TO DO:
Exactly as written, transcribe the data that follows.

INFORMATION PROVIDED:
◆ ◆ ◆ ◆

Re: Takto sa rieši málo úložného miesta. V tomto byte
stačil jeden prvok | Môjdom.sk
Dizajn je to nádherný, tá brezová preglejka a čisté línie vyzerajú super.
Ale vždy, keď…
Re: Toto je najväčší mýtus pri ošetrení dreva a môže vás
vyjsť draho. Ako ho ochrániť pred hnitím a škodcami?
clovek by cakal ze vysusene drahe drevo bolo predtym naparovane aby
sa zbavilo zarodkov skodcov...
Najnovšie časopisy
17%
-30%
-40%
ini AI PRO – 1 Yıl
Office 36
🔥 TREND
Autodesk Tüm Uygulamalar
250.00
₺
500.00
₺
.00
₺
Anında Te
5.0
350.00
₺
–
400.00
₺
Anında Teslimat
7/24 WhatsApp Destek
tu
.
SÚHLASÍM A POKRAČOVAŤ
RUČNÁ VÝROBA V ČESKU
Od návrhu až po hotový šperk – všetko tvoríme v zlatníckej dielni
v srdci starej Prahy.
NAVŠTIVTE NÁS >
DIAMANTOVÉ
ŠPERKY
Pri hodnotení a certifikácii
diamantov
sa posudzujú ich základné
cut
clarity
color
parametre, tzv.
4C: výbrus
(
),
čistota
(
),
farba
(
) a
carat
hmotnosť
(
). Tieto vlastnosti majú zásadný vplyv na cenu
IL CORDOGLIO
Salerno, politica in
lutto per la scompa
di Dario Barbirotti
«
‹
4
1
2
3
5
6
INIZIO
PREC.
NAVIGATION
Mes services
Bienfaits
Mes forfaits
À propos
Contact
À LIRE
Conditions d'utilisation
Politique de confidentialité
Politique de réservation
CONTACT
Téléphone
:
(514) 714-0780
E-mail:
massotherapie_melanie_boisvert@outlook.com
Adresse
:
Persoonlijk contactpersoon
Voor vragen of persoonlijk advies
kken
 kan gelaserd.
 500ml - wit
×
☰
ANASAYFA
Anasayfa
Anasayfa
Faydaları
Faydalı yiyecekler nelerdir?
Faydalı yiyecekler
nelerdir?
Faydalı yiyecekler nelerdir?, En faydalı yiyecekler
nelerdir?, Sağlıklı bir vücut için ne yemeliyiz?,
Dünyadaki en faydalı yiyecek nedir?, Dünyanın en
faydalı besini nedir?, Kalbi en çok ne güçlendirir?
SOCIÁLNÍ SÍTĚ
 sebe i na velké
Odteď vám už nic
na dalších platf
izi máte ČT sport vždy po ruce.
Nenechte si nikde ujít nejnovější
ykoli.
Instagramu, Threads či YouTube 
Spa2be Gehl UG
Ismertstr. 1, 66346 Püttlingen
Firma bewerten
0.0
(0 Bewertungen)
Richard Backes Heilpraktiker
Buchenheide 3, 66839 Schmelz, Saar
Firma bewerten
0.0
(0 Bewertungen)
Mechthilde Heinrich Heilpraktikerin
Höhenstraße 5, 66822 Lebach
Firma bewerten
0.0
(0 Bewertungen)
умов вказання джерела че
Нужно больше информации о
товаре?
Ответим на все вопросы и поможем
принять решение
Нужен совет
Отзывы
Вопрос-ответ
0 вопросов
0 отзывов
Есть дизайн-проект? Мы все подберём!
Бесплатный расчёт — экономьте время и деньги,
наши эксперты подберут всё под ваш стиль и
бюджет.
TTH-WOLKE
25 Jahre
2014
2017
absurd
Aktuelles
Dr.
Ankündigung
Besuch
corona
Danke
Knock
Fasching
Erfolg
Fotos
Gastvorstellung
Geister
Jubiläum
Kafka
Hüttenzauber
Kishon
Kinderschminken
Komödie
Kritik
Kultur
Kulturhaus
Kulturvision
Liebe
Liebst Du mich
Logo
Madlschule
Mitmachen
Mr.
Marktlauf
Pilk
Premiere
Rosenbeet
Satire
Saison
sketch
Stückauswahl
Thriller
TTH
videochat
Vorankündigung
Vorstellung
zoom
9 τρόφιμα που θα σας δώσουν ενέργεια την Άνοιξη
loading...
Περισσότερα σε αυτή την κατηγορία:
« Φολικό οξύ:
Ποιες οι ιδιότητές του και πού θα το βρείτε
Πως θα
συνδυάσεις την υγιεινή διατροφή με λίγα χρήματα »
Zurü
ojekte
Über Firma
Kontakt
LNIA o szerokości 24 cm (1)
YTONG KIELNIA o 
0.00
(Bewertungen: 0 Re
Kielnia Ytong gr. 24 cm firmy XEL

◆ ◆ ◆ ◆

EXERCISE OUTPUT:
Re: Takto sa rieši málo úložného miesta. V tomto byte
stačil jeden prvok | Môjdom.sk
Dizajn je to nádherný, tá brezová preglejka a čisté línie vyzerajú super.
Ale vždy, keď…
Re: Toto je najväčší mýtus pri ošetrení dreva a môže vás
vyjsť draho. Ako ho ochrániť pred hnitím a škodcami?
clovek by cakal ze vysusene drahe drevo bolo predtym naparovane aby
sa zbavilo zarodkov skodcov...
Najnovšie časopisy
17%
-30%
-40%
ini AI PRO – 1 Yıl
Office 36
🔥 TREND
Autodesk Tüm Uygulamalar
250.00
₺
500.00
₺
.00
₺
Anında Te
5.0
350.00
₺
–
400.00
₺
Anında Teslimat
7/24 WhatsApp Destek
tu
.
SÚHLASÍM A POKRAČOVAŤ
RUČNÁ VÝROBA V ČESKU
Od návrhu až po hotový šperk – všetko tvoríme v zlatníckej dielni
v srdci starej Prahy.
NAVŠTIVTE NÁS >
DIAMANTOVÉ
ŠPERKY
Pri hodnotení a certifikácii
diamantov
sa posudzujú ich základné
cut
clarity
color
parametre, tzv.
4C: výbrus
(
),
čistota
(
),
farba
(
) a
carat
hmotnosť
(
). Tieto vlastnosti majú zásadný vplyv na cenu
IL CORDOGLIO
Salerno, politica in
lutto per la scompa
di Dario Barbirotti
«
‹
4
1
2
3
5
6
INIZIO
PREC.
NAVIGATION
Mes services
Bienfaits
Mes forfaits
À propos
Contact
À LIRE
Conditions d'utilisation
Politique de confidentialité
Politique de réservation
CONTACT
Téléphone
:
(514) 714-0780
E-mail:
massotherapie_melanie_boisvert@outlook.com
Adresse
:
Persoonlijk contactpersoon
Voor vragen of persoonlijk advies
kken
 kan gelaserd.
 500ml - wit
×
☰
ANASAYFA
Anasayfa
Anasayfa
Faydaları
Faydalı yiyecekler nelerdir?
Faydalı yiyecekler
nelerdir?
Faydalı yiyecekler nelerdir?, En faydalı yiyecekler
nelerdir?, Sağlıklı bir vücut için ne yemeliyiz?,
Dünyadaki en faydalı yiyecek nedir?, Dünyanın en
faydalı besini nedir?, Kalbi en çok ne güçlendirir?
SOCIÁLNÍ SÍTĚ
 sebe i na velké
Odteď vám už nic
na dalších platf
izi máte ČT sport vždy po ruce.
Nenechte si nikde ujít nejnovější
ykoli.
Instagramu, Threads či YouTube 
Spa2be Gehl UG
Ismertstr. 1, 66346 Püttlingen
Firma bewerten
0.0
(0 Bewertungen)
Richard Backes Heilpraktiker
Buchenheide 3, 66839 Schmelz, Saar
Firma bewerten
0.0
(0 Bewertungen)
Mechthilde Heinrich Heilpraktikerin
Höhenstraße 5, 66822 Lebach
Firma bewerten
0.0
(0 Bewertungen)
умов вказання джерела че
Нужно больше информации о
товаре?
Ответим на все вопросы и поможем
принять решение
Нужен совет
Отзывы
Вопрос-ответ
0 вопросов
0 отзывов
Есть дизайн-проект? Мы все подберём!
Бесплатный расчёт — экономьте время и деньги,
наши эксперты подберут всё под ваш стиль и
бюджет.
TTH-WOLKE
25 Jahre
2014
2017
absurd
Aktuelles
Dr.
Ankündigung
Besuch
corona
Danke
Knock
Fasching
Erfolg
Fotos
Gastvorstellung
Geister
Jubiläum
Kafka
Hüttenzauber
Kishon
Kinderschminken
Komödie
Kritik
Kultur
Kulturhaus
Kulturvision
Liebe
Liebst Du mich
Logo
Madlschule
Mitmachen
Mr.
Marktlauf
Pilk
Premiere
Rosenbeet
Satire
Saison
sketch
Stückauswahl
Thriller
TTH
videochat
Vorankündigung
Vorstellung
zoom
9 τρόφιμα που θα σας δώσουν ενέργεια την Άνοιξη
loading...
Περισσότερα σε αυτή την κατηγορία:
« Φολικό οξύ:
Ποιες οι ιδιότητές του και πού θα το βρείτε
Πως θα
συνδυάσεις την υγιεινή διατροφή με λίγα χρήματα »
Zurü
ojekte
Über Firma
Kontakt
LNIA o szerokości 24 cm (1)
YTONG KIELNIA o 
0.00
(Bewertungen: 0 Re
Kielnia Ytong gr. 24 cm firmy XEL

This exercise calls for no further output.